Task brief :: From the records below, set down exactly the lines starting with the line that contains "Deerfield, WI 53531" and going on through the line that contains "Email Me Class Details". Nothing else is wanted.

[Dataset entries]
········
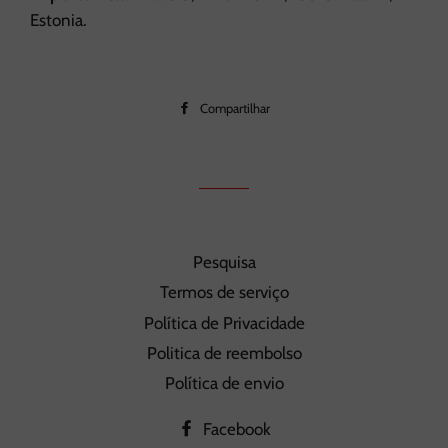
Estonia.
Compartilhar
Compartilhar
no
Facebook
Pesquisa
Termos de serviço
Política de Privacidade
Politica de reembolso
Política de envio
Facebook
········
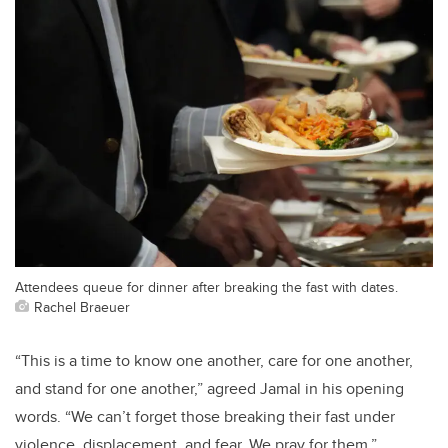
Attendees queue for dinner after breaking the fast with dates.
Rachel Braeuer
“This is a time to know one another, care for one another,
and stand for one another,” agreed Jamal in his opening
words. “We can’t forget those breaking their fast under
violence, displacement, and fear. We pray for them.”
········
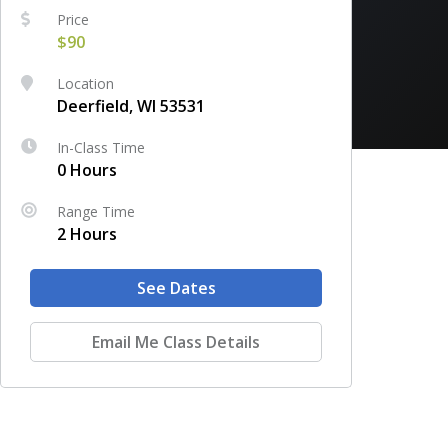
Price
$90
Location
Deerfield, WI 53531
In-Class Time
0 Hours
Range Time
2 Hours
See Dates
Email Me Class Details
········
Written answer ::
Deerfield, WI 53531
In-Class Time
0 Hours
Range Time
2 Hours
See Dates
Email Me Class Details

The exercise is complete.